Usage Guide¶
Command Line Utility¶
Texturizer can be invoked from the command line:
>texturizer
Without parameters it will print out an error and the following usage :
ERROR: MISSING ARGUMENTS
USAGE
/anaconda3/bin/texturizer [ARGS] <PATH TO DATASET>
<PATH TO DATASET> - Supported file types: csv, tsv, xls, xlsx, odf
[ARGS] In most cases these are switches that turn on the feature type
-columns=<COMMA SEPARATED LIST>. REQUIRED
-topics Default: False. Indicators for words from common topics.
-topics=count Count matching words from common topics.
-topics=normalize Count matching topic key words and normalize over topics.
-traits Default: False. Word usage for personality traits.
-rhetoric Default: False. Word usage for rhetorical devices.
-pos Default: False. Part of speech proportions.
-literacy Default: False. Checks for common literacy markers.
-profanity Default: False. Profanity check flags.

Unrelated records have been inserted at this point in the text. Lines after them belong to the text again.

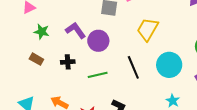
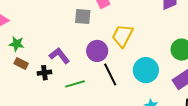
purple L-shape: (76, 30) -> (59, 56), moved
purple circle: (98, 41) -> (97, 51), moved
brown rectangle: (36, 59) -> (21, 63), moved

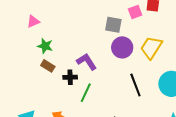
purple circle: (97, 51) -> (122, 47), moved
green line: (75, 84) -> (86, 93), moved, turned -54

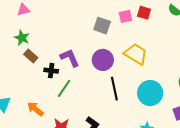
green star: (45, 46) -> (22, 38), moved
purple circle: (122, 47) -> (103, 60), moved
yellow trapezoid: (151, 47) -> (136, 54), turned 80

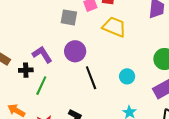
yellow trapezoid: (136, 54) -> (114, 27), moved
cyan circle: (150, 93) -> (127, 76), size x0.6

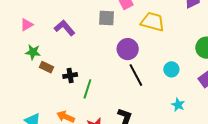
purple circle: (75, 51) -> (128, 49), moved
purple L-shape: (42, 54) -> (64, 28), moved

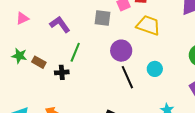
green star: (33, 52) -> (19, 56), moved
cyan circle: (171, 69) -> (155, 69), moved
green line: (87, 89) -> (75, 52), moved

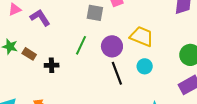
purple L-shape: (60, 24) -> (40, 18), moved
yellow trapezoid: (148, 25) -> (142, 36), moved
green line: (75, 52) -> (81, 45), moved

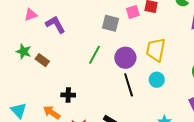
yellow trapezoid: (142, 36) -> (156, 50), turned -105
black cross: (52, 65) -> (68, 95), moved

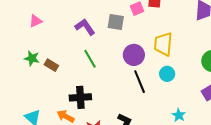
purple L-shape: (55, 25) -> (85, 27), moved
green line: (94, 55) -> (90, 59), moved, turned -54
black cross: (68, 95) -> (80, 97), size x1.5

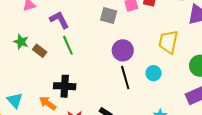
purple L-shape: (85, 27) -> (59, 20), moved
yellow trapezoid: (163, 44) -> (168, 42), moved
green line: (90, 59) -> (68, 45), moved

-sentiment Default: False. Words counts for positive and negative sentiment.
-scarcity Default: False. Word scarcity scores.
-emoticons Default: False. Emoticon check flags.

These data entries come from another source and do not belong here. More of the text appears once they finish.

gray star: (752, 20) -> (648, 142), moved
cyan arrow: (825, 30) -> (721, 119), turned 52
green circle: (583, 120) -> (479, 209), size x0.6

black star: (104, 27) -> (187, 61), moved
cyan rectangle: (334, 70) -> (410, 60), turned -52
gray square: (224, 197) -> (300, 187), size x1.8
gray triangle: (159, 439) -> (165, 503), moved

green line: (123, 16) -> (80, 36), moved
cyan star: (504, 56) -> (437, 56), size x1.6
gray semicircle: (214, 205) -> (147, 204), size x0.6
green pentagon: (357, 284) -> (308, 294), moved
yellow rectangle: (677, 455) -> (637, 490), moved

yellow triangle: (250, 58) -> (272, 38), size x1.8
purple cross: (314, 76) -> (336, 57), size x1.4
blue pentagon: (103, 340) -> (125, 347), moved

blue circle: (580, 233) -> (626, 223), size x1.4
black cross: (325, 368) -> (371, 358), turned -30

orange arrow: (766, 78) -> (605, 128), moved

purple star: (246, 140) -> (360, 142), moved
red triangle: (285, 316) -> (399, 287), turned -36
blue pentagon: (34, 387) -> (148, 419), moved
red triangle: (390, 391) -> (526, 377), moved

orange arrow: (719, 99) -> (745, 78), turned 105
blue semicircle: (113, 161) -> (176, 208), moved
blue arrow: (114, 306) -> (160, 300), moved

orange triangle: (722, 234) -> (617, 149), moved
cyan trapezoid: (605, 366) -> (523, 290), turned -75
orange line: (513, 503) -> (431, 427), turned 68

-embedding Default: False. Aggregate of Word Embedding Vectors.
-embedding=normalize Normalised Aggregate of Word Embedding Vectors.
-comparison Default: False. Cross-column comparisons.
The list of columns to process and the path to the dataset are both mandatory.
The rest of the options turn on or off particular groups of features.
Python Package Usage¶
You can import the texturize package within python and then make use of the SciKit Learn Compatible Transformer for your ML Pipeline. In the example below we initialise a TextTransform object that will generate the literacy and topics indicator variables for any dataframe that has a column of text named ‘TEXT_COL_NAME’
from texturizer.pipeline import TextTransform
from sklearn.linear_model import SGDClassifier
from sklearn.pipeline import Pipeline
pipeline = Pipeline([
('texttransform', TextTransform(['TEXT_COL_NAME'],['literacy','topics']) ),
('clf', SGDClassifier(loss='log') ),
])
Note that the transformer version of texturizer will remove the original text columns so that the resulting data set can be fed into an algorithm that requires numerical columns only. This means that if you need to do any other text feature engineering it be placed earlier in the pipeline.